Entries provided =
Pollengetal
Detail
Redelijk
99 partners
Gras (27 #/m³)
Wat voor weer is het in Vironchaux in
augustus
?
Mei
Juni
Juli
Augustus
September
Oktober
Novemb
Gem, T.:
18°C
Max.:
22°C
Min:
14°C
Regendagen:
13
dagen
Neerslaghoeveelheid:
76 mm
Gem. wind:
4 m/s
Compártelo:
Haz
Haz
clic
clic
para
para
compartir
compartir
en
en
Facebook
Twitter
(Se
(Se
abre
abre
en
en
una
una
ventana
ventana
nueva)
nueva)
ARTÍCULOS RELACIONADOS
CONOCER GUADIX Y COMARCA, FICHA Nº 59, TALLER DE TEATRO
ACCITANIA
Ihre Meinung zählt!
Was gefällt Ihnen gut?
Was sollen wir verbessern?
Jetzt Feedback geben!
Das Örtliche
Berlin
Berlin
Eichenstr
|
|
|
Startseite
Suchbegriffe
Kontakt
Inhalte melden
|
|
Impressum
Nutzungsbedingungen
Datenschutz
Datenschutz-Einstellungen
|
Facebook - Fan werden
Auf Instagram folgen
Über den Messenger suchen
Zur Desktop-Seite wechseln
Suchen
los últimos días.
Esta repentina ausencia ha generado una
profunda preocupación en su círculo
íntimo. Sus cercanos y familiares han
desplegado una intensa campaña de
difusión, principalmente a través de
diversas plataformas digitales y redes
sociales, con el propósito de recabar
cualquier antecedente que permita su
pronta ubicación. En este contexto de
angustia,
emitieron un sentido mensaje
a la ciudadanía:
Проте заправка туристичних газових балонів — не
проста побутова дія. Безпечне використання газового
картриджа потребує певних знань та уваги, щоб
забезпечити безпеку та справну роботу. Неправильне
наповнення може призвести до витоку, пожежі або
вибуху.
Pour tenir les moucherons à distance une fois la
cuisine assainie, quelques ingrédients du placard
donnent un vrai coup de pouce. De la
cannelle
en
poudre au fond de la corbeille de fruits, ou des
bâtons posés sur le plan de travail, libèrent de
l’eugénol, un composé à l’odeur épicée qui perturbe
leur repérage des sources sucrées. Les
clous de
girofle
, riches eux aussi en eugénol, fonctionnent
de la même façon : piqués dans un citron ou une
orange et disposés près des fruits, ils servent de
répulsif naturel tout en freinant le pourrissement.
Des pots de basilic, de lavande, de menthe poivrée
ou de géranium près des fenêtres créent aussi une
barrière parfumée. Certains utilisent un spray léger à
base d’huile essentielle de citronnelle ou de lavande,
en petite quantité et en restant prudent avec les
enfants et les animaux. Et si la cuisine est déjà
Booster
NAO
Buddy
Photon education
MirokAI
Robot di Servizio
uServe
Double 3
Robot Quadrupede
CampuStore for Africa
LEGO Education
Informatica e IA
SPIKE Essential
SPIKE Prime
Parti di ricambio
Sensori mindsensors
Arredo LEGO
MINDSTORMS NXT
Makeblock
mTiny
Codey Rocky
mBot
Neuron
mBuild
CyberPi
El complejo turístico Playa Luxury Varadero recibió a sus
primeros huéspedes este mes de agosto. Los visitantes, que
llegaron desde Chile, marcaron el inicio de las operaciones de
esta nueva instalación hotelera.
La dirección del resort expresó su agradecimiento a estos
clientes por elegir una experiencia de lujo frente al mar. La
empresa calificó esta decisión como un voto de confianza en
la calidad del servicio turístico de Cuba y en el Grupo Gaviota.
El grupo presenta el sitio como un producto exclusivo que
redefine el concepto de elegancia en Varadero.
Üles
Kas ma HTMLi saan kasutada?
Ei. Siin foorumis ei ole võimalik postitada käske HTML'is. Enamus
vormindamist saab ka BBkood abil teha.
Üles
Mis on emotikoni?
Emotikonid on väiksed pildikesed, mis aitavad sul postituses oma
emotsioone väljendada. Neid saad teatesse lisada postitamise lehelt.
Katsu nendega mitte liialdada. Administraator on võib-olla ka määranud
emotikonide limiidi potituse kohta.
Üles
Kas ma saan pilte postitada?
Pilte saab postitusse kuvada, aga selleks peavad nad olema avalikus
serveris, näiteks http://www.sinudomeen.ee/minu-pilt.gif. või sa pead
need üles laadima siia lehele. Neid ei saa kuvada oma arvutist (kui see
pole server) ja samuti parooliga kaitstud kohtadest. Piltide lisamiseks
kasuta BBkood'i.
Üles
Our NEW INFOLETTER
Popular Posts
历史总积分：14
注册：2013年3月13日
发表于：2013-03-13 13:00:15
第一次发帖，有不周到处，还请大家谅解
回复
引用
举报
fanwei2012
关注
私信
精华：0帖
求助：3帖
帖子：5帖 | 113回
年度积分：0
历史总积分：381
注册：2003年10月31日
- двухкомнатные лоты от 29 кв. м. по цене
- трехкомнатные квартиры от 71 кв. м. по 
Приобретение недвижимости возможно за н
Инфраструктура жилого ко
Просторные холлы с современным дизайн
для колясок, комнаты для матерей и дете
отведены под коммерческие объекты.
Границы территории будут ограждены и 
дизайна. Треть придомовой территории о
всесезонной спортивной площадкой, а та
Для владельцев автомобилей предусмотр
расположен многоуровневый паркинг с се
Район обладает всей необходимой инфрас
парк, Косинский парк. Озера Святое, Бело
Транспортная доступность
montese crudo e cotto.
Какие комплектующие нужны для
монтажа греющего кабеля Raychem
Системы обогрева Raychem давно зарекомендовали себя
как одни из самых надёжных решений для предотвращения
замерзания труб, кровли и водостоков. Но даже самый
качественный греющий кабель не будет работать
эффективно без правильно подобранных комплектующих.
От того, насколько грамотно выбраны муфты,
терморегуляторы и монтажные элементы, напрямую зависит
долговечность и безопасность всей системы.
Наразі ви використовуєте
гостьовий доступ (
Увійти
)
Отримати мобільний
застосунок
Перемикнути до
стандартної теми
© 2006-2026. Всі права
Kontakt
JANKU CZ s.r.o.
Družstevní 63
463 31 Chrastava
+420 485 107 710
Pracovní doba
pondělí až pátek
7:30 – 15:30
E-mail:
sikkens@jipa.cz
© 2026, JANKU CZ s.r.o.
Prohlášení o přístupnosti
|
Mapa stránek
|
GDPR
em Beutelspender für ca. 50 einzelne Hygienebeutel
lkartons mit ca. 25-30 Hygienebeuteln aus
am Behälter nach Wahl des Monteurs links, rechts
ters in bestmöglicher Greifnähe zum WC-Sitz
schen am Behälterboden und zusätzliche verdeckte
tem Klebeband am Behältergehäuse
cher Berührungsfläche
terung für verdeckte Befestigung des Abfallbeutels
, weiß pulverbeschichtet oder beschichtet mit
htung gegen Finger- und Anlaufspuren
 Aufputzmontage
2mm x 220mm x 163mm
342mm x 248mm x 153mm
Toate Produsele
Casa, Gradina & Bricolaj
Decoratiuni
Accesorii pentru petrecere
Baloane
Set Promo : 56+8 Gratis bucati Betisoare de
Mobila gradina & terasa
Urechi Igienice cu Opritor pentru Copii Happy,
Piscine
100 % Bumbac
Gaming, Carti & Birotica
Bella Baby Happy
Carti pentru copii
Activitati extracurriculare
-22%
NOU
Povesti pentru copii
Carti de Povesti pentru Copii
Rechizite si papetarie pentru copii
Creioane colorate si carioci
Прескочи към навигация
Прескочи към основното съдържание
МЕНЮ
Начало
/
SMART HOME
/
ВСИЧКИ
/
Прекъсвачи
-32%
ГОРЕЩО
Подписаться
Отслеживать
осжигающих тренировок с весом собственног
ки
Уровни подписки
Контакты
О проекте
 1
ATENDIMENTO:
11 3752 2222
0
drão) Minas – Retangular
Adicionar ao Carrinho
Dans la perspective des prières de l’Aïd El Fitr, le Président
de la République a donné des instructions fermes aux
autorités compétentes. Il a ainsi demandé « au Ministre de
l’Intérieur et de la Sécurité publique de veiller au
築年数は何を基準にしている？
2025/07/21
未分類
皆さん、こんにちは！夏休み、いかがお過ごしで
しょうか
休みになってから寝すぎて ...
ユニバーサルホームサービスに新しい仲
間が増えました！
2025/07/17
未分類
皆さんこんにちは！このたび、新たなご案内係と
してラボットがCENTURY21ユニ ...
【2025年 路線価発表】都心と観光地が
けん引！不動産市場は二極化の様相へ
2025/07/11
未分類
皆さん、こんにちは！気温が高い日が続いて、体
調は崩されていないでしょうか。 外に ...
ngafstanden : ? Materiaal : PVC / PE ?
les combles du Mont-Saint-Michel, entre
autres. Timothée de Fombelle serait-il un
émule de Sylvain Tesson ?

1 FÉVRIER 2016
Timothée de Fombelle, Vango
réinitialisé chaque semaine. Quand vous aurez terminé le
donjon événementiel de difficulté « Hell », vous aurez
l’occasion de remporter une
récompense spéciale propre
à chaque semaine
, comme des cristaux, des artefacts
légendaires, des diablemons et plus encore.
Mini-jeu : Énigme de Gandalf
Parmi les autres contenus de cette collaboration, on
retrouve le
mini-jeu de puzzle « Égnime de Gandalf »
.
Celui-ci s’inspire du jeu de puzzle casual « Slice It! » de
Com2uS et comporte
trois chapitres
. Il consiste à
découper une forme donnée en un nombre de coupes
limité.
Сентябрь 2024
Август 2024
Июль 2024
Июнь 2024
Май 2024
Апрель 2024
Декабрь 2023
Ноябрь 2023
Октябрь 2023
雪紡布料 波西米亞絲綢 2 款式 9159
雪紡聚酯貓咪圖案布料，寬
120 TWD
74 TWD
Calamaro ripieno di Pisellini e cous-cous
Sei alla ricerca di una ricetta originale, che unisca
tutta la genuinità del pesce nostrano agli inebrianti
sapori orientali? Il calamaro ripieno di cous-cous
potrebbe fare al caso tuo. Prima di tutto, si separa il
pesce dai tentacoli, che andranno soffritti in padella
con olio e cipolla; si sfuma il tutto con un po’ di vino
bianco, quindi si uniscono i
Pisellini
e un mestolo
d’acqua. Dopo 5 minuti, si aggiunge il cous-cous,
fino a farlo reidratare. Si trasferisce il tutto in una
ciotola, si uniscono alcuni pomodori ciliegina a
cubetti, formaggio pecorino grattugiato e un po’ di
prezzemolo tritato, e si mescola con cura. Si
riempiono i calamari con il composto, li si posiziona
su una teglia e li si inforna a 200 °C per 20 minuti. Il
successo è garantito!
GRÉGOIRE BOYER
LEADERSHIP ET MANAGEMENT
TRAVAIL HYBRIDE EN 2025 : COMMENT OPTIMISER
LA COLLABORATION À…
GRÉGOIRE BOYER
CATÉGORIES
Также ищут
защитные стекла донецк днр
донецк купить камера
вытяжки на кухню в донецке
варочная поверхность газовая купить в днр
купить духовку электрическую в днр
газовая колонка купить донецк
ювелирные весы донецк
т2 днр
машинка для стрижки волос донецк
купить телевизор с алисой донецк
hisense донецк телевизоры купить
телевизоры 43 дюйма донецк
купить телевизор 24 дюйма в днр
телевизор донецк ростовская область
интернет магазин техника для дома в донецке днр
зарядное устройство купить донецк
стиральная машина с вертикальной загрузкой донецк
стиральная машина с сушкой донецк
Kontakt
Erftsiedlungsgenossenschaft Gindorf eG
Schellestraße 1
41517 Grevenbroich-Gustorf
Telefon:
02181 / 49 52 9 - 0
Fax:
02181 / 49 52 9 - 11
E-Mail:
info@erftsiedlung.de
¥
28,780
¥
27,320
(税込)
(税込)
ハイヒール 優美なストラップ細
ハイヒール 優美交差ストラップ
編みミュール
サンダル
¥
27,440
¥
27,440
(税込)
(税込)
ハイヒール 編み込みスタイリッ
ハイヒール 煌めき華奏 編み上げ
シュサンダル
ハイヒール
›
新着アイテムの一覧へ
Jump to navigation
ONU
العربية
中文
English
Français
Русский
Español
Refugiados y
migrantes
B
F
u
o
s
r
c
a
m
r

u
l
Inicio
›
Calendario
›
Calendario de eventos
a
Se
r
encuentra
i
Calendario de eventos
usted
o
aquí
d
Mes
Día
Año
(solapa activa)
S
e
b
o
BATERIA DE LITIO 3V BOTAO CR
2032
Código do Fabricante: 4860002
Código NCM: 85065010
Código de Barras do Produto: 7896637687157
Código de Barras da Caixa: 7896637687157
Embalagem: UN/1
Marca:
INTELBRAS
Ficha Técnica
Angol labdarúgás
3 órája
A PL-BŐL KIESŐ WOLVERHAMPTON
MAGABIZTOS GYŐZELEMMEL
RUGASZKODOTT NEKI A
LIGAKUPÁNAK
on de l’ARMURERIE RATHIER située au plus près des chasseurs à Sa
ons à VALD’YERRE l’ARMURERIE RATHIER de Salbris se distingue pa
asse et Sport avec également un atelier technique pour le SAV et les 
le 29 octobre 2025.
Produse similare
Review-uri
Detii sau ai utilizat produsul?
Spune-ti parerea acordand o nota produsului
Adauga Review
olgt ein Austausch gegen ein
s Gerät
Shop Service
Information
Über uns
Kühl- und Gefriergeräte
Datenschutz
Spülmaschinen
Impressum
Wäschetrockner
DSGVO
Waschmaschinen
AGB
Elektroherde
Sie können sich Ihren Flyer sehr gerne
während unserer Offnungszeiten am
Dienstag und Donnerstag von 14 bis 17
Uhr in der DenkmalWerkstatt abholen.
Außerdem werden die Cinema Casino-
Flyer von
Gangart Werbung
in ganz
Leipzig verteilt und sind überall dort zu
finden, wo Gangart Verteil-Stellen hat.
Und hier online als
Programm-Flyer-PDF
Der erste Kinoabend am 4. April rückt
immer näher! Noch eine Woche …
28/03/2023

Task description = Using the material, show each line where the string "территории" can be found.

Answer box =
Границы территории будут ограждены и 
дизайна. Треть придомовой территории о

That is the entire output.